Questo è, per certi versi, l'aspetto più "complesso" del mio lavoro, ma anche il più umano. È un tema molto delicato, difficile da inquadrare nelle poche righe di un'intervista. Coinvolge in maniera prepotente la parte più intima e profonda dei sentimenti, la parte che ognuno di noi fatica a controllare. Quando incontri un bambino e sua madre tra le corsie dell'ospedale, si instaura immediatamente un rapporto di solidarietà. Ci si riconosce subito come esseri umani e ci si spoglia di quella maschera che, fuori di qui, ognuno indossa per proteggersi. In ospedale, tutto questo viene abbattuto immediatamente dal sorriso spontaneo di un bambino o dalla lacrima di una madre. C'è una umanità difficile da incontrare altrove, ci si abbraccia molto facilmente ed altrettanto facilmente si entra nella vita degli altri. In questa ottica, è facile capire come anche la loro sofferenza diventi un po' la nostra e come sia difficile poi tornare a casa senza portarsi anche un po' di quel dolore. Si diventa una famiglia, una famiglia speciale ma bellissima. Ecco, c'è una bellezza in tutto questo che è difficile da immaginare e, per me, finanche da raccontare ma che è meravigliosa. Ho incontrato "esseri umani" fantastici lungo il mio percorso che rimarranno per sempre impressi nel mio cuore e nella mia mente.
Quali sono i sentimenti che ti accompagnano quando varchi la soglia di casa dopo una lunga giornata trascorsa in ospedale a stretto contatto con i piccoli pazienti ricoverati?
Non ho una risposta per questo. Non una sola almeno. Ci sono giornate che porto a casa il dolore e la sofferenza dello sguardo di una mamma rassegnata o del volto di un bambino esausto. Altre che torno addolorata, arrabbiata o avvilita per l’ennesimo caso di violenza brutale ai danni di un bambino al quale gli adulti che avrebbero dovuto proteggerlo lo hanno esposto. Altre sere, però, torno a casa felice per un piccolo progresso raggiunto, per un ringraziamento ricevuto o semplicemente per il sorriso che sono riuscita a regalare a un bambino al quale sono riuscita a realizzare un piccolo sogno o desiderio. Queste serate danno senso a ogni mia giornata, anche alla più difficile. Recentemente ho ricevuto una telefonata da una mamma di una nostra paziente che, purtroppo, non c'è più. Mi ha chiamato circa un mese dopo la scomparsa di sua figlia per dirmi: "Flavia, non preoccuparti per me perché ce la faccio e volevo che tu lo sapessi." Lei ha chiamato me per darmi conforto, anche mentre stava vivendo il dolore più atroce che si possa immaginare. Questo è ciò a cui mi riferisco quando parlo di bellezza.

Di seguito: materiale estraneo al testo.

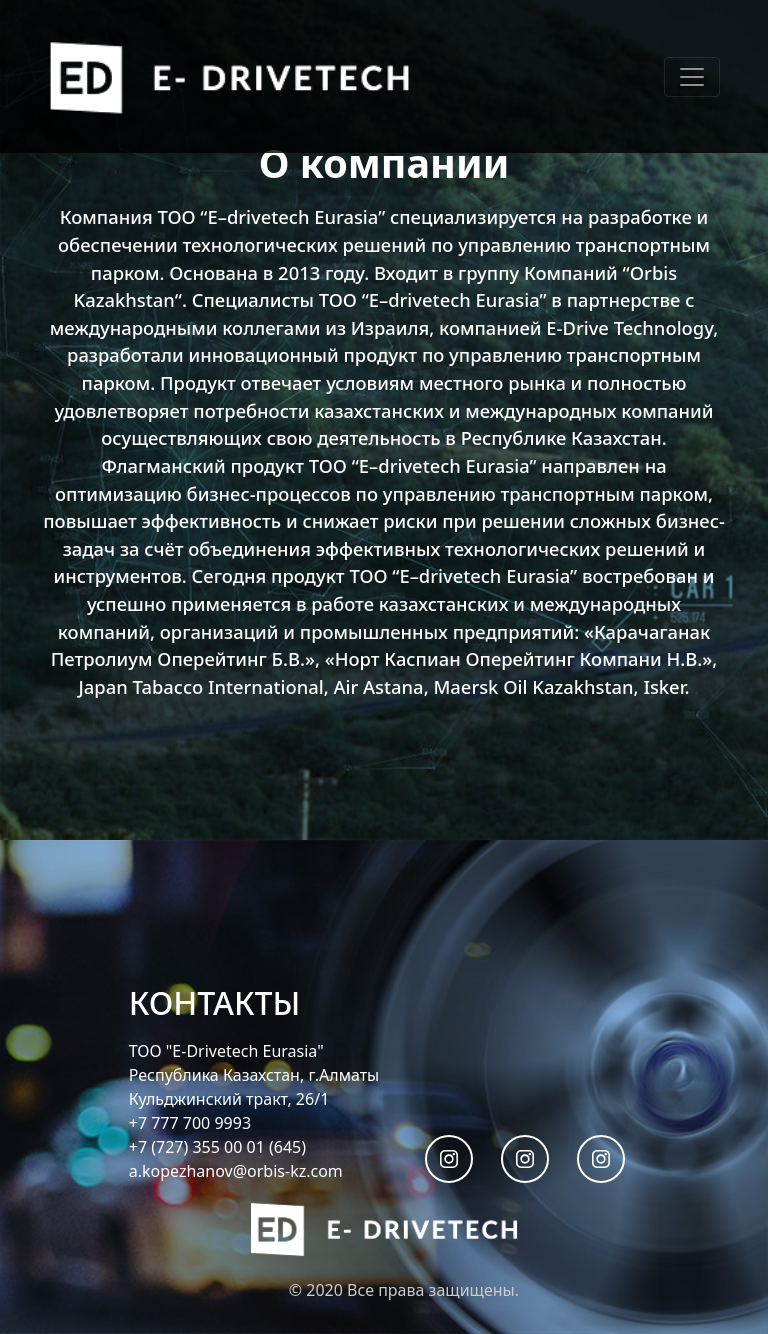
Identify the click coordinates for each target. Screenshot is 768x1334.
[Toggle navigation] (692, 77)
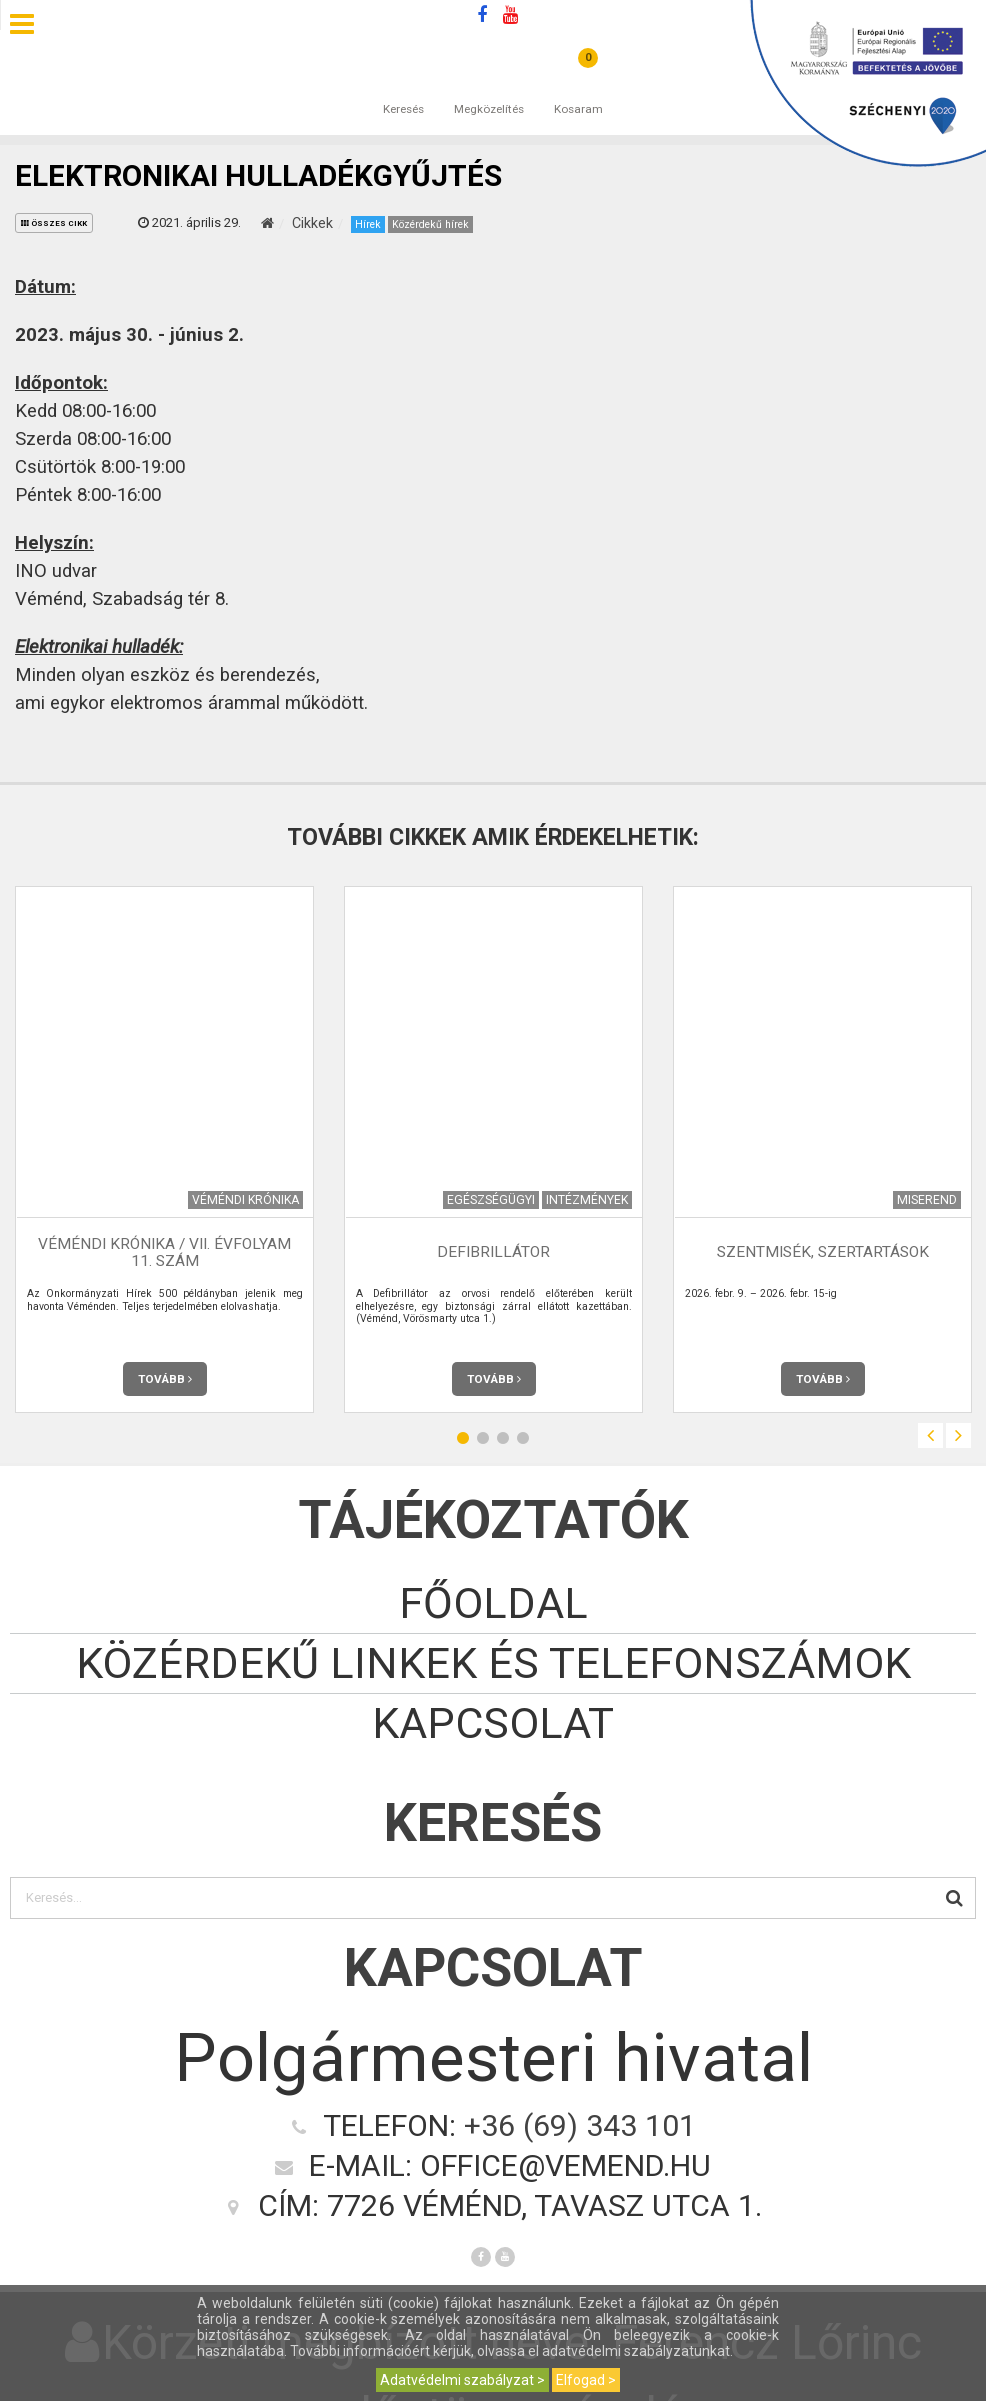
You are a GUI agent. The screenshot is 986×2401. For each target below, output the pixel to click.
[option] (164, 1149)
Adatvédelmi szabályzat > (462, 2380)
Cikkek (312, 223)
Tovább (165, 1379)
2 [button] (483, 1438)
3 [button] (503, 1438)
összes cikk (54, 223)
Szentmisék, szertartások (823, 1253)
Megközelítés (489, 89)
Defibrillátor (493, 1253)
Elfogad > (586, 2380)
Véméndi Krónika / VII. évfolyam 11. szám (164, 1252)
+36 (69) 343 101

Ti andrebbe di condividere una storia o un momento toccante legato alla tua missione in ospedale che ti ha particolarmente colpita?

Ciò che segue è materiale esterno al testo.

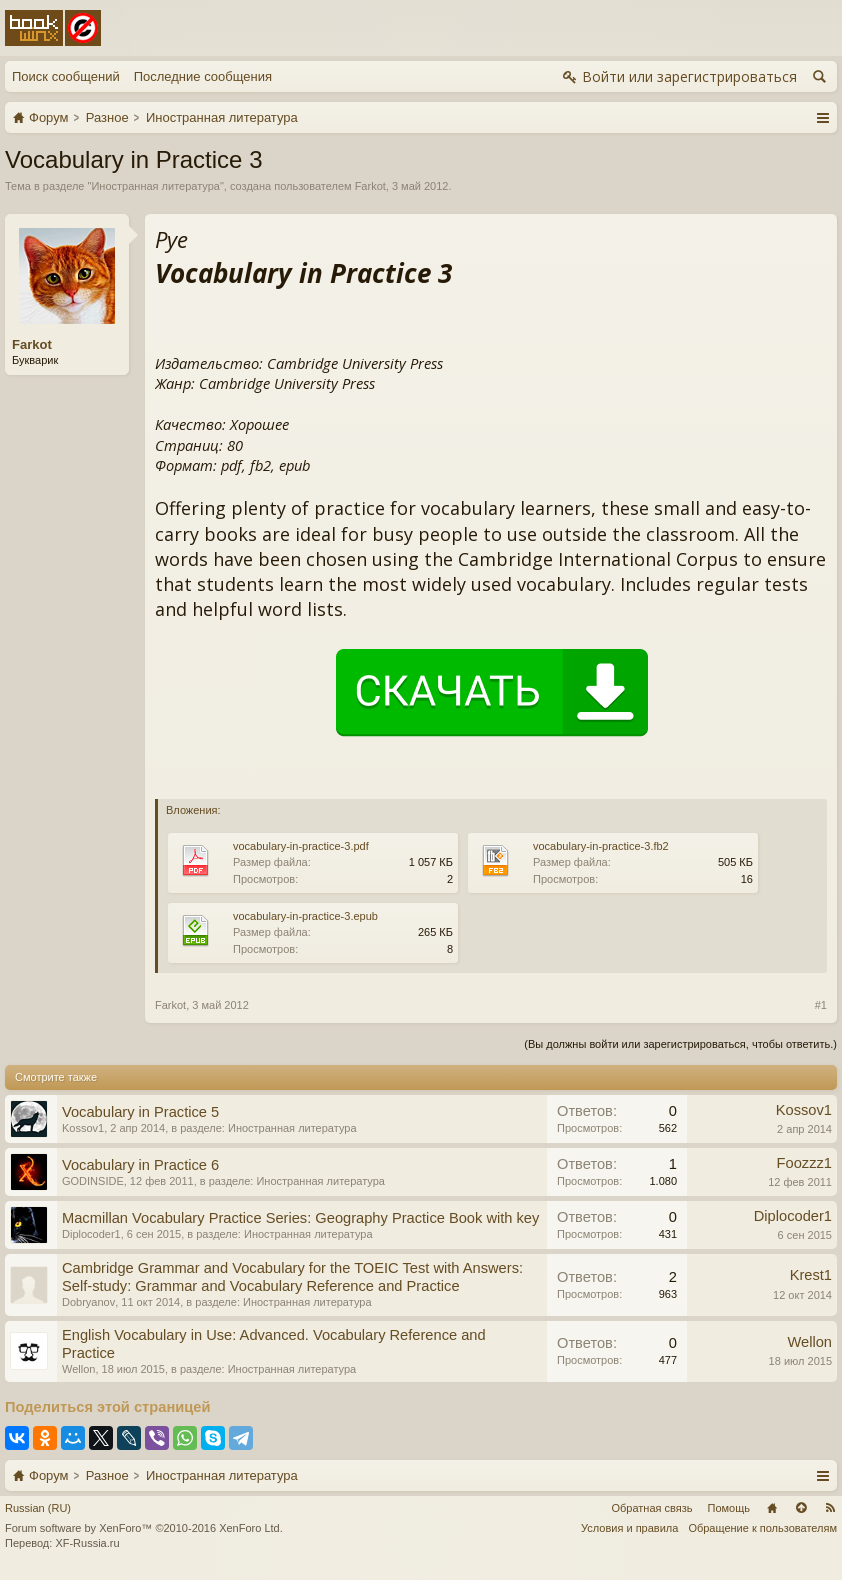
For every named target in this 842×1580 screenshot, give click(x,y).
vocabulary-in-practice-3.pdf (301, 846)
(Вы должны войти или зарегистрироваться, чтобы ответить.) (680, 1044)
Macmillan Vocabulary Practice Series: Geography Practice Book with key (300, 1218)
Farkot (370, 186)
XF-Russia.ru (87, 1543)
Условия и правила (629, 1528)
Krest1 (811, 1275)
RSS (830, 1508)
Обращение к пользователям (762, 1528)
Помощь (729, 1508)
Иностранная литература (155, 186)
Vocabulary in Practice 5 (140, 1112)
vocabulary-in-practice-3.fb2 (601, 846)
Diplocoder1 (91, 1234)
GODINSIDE (93, 1181)
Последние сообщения (203, 76)
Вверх (801, 1508)
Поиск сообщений (66, 76)
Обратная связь (651, 1508)
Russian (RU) (38, 1508)
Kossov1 (83, 1128)
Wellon (78, 1369)
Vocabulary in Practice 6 (140, 1165)
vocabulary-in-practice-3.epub (305, 916)
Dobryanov (88, 1302)
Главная (772, 1508)
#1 (821, 1005)
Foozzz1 (804, 1163)
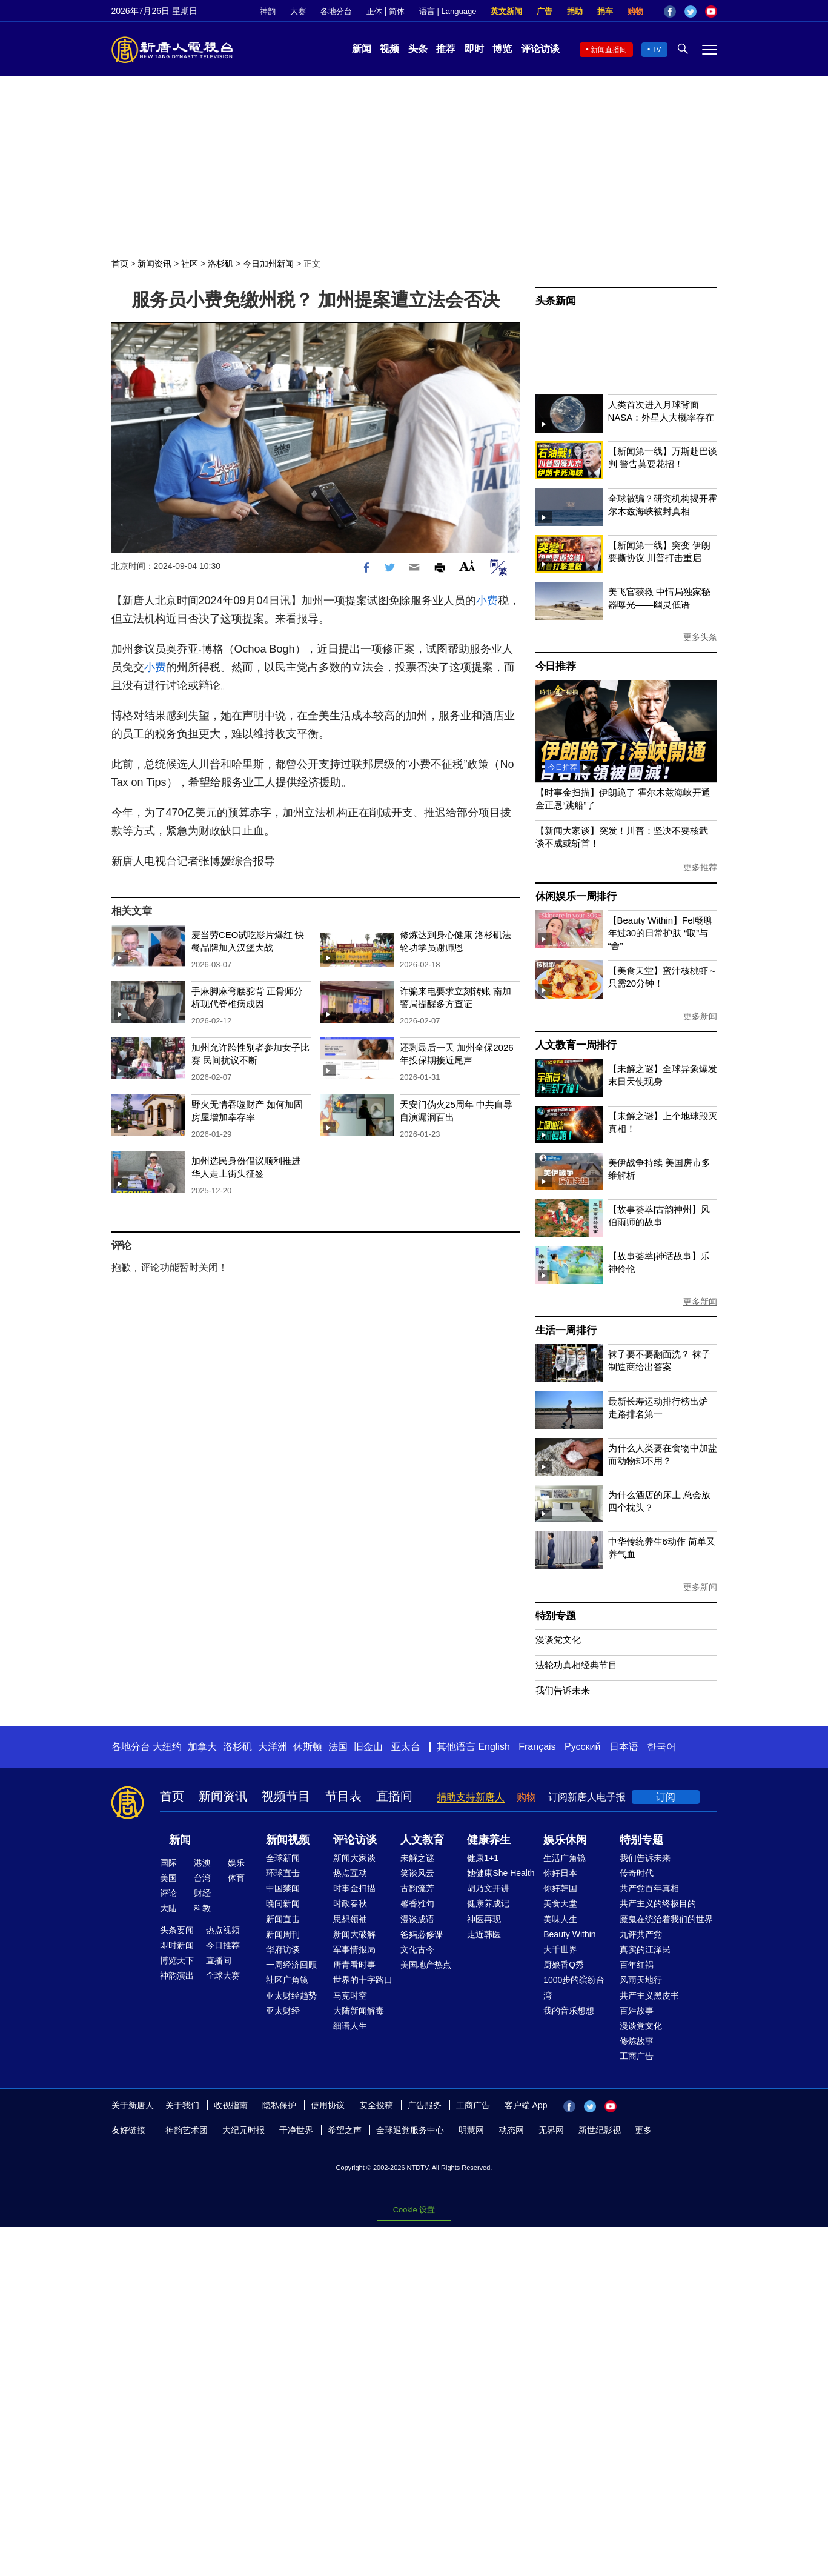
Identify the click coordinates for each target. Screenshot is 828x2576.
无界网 (551, 2130)
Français (536, 1747)
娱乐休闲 (565, 1840)
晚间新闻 (283, 1903)
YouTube (711, 11)
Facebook (670, 11)
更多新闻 (700, 1016)
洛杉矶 (220, 263)
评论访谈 (540, 49)
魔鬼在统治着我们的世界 (666, 1919)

Di storie che mi hanno colpita ne ho tantissime. Ed hanno tutti un nome ed un cognome. Ricordo qualche anno fa l’incontro con una bambina di appena 8 anni che giunse in pronto soccorso per le violente percosse subite dal patrigno. Le stesse botte uccisero il fratellino di appena 6 anni. Il suo sguardo non lo dimenticherò mai, raccontava la sofferenza di chi resta invisibile alla società; di chi non aveva ricevuto aiuto da quel mondo di adulti che avrebbe dovuto proteggerla e che invece l’aveva sacrificata sull’altare dell’egoismo e dell’indifferenza. Ma più ci sono le storie belle, quelle a lieto fine. Come quella di Dmytrii, un bambino ucraino di 5 anni arrivato da noi lo scorso giugno da Mariupol, luogo simbolo della guerra, con la sola speranza di trovare finalmente una cura alla patologia congenita rara di cui soffriva e che lo ha costretto ad alimentarsi, fin dalla nascita, solo attraverso un sondino. Dopo un delicatissimo intervento chirurgico, ed una rieducazione alimentare comincia la lenta ripresa. I primi bocconi masticati dalla sua bocca, il cammino verso una normalità inseguita per ben 5 anni. Vederlo correre, mangiare e ridere come un bambino “sano” è sicuramente uno di quei momenti che non dimenticherò facilmente.